**Directions for this task:**
State how many lines in these records contain the word "with", and nothing else.

**Task inputs:**
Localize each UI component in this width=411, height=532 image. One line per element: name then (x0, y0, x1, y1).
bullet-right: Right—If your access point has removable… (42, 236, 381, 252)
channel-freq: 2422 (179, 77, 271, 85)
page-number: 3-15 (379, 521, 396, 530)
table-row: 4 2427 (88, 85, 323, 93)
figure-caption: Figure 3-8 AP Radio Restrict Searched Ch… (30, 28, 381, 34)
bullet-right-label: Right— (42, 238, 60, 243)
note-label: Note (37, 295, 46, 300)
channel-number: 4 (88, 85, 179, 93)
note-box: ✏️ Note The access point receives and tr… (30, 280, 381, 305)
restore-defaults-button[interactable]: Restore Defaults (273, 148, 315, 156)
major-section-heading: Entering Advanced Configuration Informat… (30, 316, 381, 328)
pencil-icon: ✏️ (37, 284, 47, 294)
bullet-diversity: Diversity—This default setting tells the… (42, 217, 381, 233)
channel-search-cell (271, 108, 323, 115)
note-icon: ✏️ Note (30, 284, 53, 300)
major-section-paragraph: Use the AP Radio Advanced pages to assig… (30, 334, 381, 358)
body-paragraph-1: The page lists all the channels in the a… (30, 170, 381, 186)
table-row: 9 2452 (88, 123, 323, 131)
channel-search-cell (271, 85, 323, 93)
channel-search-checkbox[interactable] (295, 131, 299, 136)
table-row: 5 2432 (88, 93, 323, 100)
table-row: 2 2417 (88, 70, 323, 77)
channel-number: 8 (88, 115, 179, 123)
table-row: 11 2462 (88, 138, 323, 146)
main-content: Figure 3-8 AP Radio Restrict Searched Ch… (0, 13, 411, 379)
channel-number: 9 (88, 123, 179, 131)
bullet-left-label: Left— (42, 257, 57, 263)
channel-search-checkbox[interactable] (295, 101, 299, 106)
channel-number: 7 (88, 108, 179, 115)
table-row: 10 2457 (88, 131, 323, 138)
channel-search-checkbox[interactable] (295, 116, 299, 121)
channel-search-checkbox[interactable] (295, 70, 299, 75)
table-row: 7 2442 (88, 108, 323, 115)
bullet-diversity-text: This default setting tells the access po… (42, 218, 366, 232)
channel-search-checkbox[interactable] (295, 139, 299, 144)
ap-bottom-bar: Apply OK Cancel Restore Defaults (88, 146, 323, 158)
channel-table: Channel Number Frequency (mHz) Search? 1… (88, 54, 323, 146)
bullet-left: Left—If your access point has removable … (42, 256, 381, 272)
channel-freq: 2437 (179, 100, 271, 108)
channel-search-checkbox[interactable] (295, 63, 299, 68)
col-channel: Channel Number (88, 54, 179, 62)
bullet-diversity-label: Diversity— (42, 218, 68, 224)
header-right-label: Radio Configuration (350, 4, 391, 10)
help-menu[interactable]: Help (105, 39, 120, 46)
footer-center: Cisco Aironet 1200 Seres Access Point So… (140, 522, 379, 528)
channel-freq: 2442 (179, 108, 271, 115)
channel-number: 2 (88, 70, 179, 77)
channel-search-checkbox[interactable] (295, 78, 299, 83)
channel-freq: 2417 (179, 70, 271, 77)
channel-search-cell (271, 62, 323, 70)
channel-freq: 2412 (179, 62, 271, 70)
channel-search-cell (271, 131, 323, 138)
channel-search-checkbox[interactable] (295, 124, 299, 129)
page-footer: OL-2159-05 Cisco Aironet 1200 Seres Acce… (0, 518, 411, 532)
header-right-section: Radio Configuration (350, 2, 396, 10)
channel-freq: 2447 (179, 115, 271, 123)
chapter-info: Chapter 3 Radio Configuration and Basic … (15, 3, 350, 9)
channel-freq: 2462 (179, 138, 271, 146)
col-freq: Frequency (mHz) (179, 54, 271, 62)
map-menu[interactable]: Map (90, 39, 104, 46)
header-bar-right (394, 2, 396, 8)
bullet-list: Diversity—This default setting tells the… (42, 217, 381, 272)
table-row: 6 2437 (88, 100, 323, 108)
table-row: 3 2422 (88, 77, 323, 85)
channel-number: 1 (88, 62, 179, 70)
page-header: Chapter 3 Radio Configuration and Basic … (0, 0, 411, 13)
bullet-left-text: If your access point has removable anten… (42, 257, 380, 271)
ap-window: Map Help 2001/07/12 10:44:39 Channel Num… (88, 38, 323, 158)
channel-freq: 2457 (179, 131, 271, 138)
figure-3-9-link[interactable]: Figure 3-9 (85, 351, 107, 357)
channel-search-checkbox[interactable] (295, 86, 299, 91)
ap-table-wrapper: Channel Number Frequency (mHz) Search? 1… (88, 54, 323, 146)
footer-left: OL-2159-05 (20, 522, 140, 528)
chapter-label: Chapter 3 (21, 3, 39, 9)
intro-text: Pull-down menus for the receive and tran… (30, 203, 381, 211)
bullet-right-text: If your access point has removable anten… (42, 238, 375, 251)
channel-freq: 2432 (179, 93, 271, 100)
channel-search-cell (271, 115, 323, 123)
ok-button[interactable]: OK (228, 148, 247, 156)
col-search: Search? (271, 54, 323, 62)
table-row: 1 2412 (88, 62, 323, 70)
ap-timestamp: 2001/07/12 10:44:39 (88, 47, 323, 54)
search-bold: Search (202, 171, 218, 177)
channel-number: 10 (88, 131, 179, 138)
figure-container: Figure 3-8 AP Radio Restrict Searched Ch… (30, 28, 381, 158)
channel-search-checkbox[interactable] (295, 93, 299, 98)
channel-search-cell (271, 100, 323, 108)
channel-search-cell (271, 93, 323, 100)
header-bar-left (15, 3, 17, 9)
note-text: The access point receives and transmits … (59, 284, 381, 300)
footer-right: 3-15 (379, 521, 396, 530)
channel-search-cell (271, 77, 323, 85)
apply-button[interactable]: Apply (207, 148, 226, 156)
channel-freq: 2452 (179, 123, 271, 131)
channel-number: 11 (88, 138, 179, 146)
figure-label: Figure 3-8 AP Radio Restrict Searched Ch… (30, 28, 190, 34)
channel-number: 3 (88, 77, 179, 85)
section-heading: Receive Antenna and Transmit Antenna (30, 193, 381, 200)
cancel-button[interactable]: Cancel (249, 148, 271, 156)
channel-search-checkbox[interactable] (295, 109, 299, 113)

==

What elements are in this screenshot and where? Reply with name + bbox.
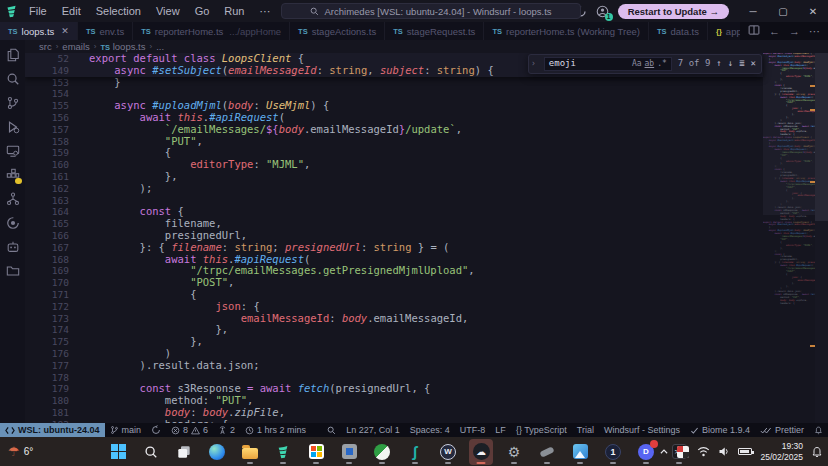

==

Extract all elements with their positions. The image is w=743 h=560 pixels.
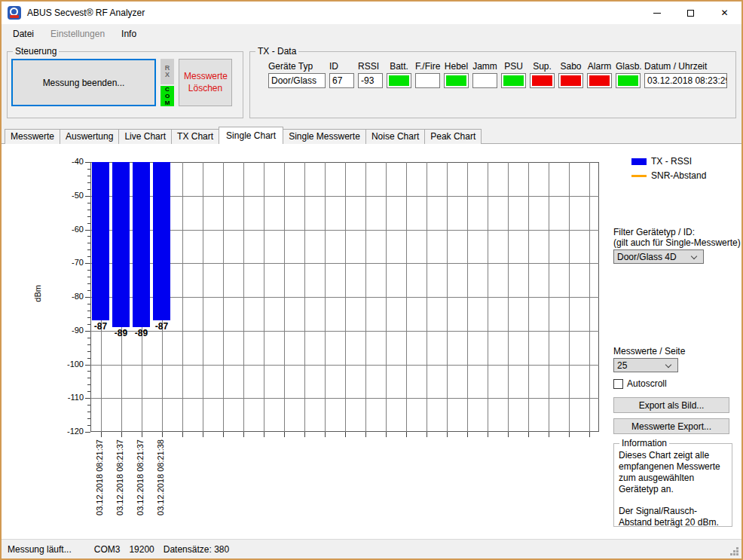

**Written solution:**
2